====== EXTRACTED INFORMATION ======

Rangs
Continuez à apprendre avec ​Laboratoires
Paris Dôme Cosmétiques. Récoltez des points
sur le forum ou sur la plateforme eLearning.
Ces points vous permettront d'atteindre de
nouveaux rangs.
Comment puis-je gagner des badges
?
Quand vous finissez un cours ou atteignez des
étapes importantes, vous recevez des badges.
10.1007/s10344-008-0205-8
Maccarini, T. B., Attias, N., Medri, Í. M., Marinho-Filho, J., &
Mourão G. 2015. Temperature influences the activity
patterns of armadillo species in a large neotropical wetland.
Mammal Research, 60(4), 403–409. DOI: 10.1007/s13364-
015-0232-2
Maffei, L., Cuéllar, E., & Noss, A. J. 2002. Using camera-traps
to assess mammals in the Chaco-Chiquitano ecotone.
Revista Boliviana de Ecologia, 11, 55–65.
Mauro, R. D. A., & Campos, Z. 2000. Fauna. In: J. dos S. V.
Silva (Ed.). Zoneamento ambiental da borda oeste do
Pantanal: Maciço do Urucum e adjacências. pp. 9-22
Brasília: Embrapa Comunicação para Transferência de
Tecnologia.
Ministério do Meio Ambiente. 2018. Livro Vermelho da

======
====== EXTRACTED INFORMATION ======

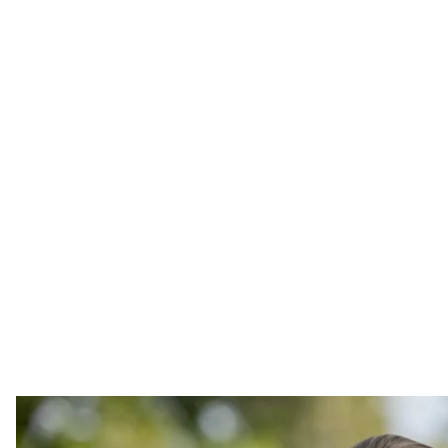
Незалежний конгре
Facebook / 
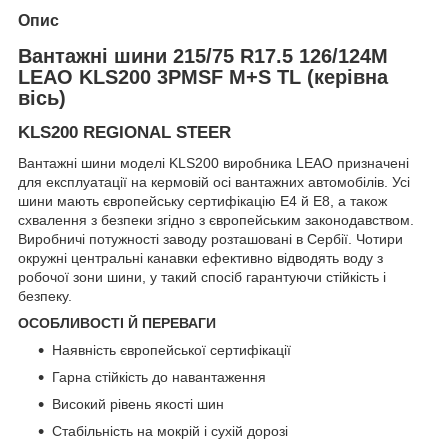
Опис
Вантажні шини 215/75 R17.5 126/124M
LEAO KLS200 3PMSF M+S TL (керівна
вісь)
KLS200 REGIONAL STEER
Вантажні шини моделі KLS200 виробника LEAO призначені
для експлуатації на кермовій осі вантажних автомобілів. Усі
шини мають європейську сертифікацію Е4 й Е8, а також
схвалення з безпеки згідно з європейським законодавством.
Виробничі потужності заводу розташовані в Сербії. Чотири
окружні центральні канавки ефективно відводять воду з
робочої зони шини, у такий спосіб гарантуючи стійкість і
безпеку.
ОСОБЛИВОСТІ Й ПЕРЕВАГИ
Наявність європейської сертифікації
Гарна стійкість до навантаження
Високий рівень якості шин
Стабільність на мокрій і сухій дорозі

======

▶ YOUR INSTRUCTIONS: Output, from the data above, the lines from the line with "Гарна стійкість до навантаження" to the line with "Стабільність на мокрій і сухій дорозі" exactly as they stand, both ends included and nothing else.

▶ YOUR RESPONSE:
Гарна стійкість до навантаження
Високий рівень якості шин
Стабільність на мокрій і сухій дорозі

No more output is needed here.